Anselmi put his mark on the wine by using cool, damp dessication rooms that preserved freshness while encouraging the right amount of botrytis, the naturally occurring “noble rot” that concentrates the sugars in the grapes used to make Sauternes. The first vintage of I Capitelli (then and still 100 percent Garganega) reviewed by Wine Spectator, the 1988, scored 95 points in a blind tasting.

Anselmi also became known for his main dry white, the Soave Classico Superiore San Vincenzo blend, along with two Soave hilltop crus—Capitel Foscarino, from the higher-altitude, volcanic soils on Monte Foscarino, and Capitel Croce from a limestone-rich site of the same name. (See scores and tasting notes for Anselmi wines.)

In the 1990s, Anselmi fought another war—this one against the large cooperatives and bottlers that he believed were ruining Soave’s reputation with overproduction from the valley floor.

“I am tired of belonging to an appellation which, instead of boosting my image, pulls me down,” Anselmi told Wine Spectator in 2000, after deciding to declassify his wines from the 1999 vintage on and label them with the broader, more flexible Veneto IGT.

With the break, Anselmi says, “I became free. … I made anti-Soave.”
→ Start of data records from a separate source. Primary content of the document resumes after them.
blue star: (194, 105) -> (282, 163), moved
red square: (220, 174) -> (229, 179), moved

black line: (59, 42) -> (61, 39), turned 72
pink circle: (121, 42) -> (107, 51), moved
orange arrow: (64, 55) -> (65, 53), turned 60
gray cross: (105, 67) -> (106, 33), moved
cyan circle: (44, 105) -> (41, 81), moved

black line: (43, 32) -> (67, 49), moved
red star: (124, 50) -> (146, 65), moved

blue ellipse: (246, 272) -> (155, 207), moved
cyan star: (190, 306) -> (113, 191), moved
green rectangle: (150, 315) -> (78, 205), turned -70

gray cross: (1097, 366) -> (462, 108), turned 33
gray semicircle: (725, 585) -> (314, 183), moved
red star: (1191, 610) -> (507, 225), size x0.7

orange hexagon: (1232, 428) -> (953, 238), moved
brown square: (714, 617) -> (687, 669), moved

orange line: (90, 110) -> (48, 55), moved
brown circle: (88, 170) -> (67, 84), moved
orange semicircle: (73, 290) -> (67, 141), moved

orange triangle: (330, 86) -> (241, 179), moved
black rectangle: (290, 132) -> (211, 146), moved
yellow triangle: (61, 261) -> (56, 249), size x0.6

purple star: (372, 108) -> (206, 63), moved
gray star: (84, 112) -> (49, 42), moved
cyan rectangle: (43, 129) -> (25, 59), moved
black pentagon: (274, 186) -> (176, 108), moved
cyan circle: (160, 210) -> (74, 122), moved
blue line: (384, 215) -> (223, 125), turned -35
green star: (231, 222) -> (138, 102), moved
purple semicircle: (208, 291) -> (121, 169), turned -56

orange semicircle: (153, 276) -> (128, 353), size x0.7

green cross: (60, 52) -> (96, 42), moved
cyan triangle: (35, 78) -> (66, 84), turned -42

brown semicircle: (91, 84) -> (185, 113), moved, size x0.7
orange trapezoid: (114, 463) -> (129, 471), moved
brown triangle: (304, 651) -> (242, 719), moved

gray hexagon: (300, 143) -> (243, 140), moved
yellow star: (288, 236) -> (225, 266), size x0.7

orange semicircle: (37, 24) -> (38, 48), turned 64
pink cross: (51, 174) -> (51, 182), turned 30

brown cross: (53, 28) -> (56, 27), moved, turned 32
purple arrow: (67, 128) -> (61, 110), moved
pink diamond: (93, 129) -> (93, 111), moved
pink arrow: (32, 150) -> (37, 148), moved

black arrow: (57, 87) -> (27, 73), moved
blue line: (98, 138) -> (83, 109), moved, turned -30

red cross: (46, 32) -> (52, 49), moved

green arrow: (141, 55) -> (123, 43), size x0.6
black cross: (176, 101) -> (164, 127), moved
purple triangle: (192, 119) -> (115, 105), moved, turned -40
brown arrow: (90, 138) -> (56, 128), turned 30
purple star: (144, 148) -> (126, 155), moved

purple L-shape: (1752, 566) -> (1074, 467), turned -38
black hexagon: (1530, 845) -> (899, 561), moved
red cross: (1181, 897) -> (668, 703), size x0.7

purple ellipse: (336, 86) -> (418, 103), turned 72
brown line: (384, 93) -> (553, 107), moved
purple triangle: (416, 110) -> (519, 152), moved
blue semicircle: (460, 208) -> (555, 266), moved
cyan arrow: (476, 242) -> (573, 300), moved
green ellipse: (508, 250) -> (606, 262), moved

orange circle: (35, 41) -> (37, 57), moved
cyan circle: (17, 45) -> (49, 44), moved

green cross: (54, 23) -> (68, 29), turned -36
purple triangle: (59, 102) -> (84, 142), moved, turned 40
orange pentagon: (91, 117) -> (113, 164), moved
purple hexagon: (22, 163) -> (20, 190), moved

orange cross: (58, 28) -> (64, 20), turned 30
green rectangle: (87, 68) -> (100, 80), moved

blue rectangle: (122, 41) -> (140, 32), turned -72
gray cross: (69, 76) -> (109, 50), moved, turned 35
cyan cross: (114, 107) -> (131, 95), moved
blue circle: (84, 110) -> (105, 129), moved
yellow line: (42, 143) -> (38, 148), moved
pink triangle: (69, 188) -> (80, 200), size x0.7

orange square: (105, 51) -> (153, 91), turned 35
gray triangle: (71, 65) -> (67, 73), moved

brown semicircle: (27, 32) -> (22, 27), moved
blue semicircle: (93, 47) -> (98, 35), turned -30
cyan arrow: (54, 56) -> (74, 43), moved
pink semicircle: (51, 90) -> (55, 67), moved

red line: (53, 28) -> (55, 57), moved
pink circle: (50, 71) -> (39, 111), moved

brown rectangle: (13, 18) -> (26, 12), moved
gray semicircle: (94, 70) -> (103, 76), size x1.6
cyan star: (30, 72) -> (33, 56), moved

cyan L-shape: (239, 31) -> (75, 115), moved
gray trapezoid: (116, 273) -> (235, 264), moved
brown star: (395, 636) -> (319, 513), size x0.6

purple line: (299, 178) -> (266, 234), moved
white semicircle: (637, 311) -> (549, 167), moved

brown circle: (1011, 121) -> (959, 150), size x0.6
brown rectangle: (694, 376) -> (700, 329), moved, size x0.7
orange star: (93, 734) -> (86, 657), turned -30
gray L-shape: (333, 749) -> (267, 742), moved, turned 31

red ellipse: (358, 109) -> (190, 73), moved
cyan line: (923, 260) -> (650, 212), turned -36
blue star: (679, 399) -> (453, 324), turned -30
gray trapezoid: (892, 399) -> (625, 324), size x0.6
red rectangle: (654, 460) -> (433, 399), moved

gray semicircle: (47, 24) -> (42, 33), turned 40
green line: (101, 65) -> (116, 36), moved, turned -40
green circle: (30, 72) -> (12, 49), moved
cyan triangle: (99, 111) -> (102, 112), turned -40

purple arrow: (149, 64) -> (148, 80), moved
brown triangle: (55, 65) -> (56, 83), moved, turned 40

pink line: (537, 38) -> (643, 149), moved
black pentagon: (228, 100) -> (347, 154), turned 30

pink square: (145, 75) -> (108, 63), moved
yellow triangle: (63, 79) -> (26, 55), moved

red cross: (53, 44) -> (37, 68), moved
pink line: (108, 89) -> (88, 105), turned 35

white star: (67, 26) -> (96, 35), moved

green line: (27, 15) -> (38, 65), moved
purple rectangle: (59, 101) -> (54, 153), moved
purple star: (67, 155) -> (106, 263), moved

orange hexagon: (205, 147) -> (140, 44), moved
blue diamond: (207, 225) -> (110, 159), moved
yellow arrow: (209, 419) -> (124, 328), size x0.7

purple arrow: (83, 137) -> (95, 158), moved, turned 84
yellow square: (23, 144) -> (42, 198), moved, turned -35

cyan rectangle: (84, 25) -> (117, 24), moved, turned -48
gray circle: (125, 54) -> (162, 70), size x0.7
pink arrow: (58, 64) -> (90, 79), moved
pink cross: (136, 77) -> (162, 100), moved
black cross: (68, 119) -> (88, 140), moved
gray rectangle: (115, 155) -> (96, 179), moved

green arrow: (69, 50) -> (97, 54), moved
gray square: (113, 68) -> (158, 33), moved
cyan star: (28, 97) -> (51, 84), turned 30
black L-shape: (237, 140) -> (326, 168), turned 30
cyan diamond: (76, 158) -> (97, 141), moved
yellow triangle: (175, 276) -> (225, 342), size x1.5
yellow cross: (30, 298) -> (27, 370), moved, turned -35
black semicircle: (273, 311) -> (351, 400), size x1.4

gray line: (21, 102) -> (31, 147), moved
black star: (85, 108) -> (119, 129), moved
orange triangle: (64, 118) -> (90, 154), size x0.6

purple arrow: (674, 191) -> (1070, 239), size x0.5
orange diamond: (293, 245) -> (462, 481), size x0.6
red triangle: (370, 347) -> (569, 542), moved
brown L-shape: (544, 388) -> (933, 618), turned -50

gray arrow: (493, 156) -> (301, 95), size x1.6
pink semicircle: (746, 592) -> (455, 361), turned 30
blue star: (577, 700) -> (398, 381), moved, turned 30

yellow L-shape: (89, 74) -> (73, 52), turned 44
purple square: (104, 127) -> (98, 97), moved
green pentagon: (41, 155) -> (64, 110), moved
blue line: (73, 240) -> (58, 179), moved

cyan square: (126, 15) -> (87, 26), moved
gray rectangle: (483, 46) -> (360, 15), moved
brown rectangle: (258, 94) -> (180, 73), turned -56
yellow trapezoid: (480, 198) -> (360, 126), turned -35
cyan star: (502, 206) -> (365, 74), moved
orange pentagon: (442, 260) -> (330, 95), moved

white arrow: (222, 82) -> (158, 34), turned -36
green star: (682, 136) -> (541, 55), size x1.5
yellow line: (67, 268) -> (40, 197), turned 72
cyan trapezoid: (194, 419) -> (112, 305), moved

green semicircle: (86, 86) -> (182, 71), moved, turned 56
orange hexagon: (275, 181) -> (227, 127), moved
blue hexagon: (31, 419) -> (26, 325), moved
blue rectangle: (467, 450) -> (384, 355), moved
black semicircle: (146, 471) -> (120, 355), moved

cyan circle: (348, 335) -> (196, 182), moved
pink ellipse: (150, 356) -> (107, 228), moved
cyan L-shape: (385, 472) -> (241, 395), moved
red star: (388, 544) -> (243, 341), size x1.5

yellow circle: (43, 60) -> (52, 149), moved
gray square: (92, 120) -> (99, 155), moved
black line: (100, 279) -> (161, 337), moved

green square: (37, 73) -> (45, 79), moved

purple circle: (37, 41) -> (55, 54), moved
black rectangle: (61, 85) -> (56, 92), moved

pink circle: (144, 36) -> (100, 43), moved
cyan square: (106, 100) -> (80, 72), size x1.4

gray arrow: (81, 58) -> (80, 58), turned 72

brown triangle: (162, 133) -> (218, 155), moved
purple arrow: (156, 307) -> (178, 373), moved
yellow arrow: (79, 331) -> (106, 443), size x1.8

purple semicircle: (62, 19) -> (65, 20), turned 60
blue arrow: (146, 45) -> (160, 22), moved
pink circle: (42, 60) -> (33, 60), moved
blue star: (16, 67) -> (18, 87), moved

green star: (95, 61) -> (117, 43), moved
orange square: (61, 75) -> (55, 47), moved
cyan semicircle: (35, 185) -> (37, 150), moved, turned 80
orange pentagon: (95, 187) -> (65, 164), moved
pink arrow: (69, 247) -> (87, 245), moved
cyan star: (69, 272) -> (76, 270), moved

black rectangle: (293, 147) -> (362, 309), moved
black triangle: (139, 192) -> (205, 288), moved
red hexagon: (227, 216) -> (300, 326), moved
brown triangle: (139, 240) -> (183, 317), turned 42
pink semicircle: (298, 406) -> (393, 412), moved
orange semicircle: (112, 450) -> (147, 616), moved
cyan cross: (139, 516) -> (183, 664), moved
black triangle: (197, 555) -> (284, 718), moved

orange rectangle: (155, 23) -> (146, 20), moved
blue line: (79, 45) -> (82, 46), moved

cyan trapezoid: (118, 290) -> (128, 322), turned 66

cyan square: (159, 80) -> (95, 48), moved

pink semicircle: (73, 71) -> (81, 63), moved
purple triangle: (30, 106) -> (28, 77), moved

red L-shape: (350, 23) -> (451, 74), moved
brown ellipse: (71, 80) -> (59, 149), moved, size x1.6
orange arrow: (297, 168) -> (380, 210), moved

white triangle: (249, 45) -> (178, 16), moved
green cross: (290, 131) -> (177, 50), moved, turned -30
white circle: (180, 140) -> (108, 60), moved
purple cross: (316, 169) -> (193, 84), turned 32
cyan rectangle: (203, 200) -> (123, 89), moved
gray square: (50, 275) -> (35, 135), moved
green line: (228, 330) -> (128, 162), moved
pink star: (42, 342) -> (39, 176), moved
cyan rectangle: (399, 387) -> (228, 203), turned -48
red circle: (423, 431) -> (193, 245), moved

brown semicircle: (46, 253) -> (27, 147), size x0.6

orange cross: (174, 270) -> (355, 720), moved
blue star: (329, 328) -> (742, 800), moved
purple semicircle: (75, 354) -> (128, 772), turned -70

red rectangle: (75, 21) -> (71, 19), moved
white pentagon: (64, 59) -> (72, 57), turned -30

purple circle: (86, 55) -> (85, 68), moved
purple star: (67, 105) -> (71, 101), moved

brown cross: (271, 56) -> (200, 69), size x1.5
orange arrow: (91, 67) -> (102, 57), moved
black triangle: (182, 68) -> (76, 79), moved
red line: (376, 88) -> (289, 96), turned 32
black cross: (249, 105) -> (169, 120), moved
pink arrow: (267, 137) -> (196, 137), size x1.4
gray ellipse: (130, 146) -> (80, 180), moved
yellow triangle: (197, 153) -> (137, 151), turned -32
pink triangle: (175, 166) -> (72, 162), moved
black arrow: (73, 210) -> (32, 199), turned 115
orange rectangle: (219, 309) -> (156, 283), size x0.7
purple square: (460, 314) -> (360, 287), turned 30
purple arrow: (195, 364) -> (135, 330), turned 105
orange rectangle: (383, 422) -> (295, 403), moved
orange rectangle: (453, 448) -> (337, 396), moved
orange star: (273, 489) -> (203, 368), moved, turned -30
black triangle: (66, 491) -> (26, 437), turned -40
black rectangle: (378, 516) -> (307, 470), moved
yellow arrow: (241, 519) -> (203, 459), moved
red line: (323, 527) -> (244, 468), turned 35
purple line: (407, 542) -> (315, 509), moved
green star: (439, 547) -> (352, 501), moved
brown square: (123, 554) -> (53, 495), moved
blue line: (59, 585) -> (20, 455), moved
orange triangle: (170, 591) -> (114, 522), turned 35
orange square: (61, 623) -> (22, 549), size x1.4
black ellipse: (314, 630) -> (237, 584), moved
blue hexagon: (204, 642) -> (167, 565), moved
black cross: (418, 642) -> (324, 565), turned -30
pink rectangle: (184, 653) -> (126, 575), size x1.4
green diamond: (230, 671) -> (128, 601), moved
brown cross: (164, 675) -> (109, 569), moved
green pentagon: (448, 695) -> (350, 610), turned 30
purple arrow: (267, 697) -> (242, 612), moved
Soave DOC rules today require the still whites to contain at least 70 percent Garganega, allowing up to 30 percent of Trebbiano di Soave and/or Chardonnay, along with 5 percent of other local, non-aromatic white grapes. (The Soave Superiore DOCG caps Chardonnay at 5 percent.) Anselmi already grew Chardonnay and, freed of the appellation regulations, added aromatic Sauvignon Blanc to his San Vincenzo blend. He also planted hybrids Goldtraminer and Incrocio Manzoni and has been adding them in small amounts to the blend since 2010. In recent years, he has planted Riesling in some of his highest vineyards, but doesn’t yet know what he will do with it.

Today, Anselmi, thin and still youthful-looking with his longish gray hair and moustache, remains winemaker and patriarch over a staff of a dozen, including his son, Tommaso, 36, in the cellar and daughter, Lisa, 40, in sales.

Seeing him interact with his kids and staff, I’d describe him as charming, but also a perfectionist, a workaholic and a grump.

You can see the perfectionism in his sprawling, highly technical winery that produces 50,000 cases per year. He avoids adding sulfites by creating a nearly oxygen-free environment for the wines, protecting them with nitrogen from crush to bottling.

Likewise, in his vineyards he has spent years replacing the local, traditional pergola-trained vines with cordon, Guyot and head-trained vines. He describes the pergolas as too lush and productive. “It’s like the Amazon forest, what can you do with it?”

Another example of Anselmi’s stubborn independence: He farms organically, but refuses to apply for certification—despite the urgings of his daughter.

“Bureaucracy kills me,” Anselmi bellows, back at his office, where he downs a late-morning coffee. “I am happy to be organic, but I have no interest in someone saying, ‘Yes, he does it—it’s true.’”

“But if it would help you sell in certain markets like Sweden and Northern Europe …,” Lisa offers.

“If it’s necessary, it’s not my market,” Anselmi protests playfully. “If an inspector comes to certify us, I will jump out the window.”

OK, maybe he is a little crazy after all.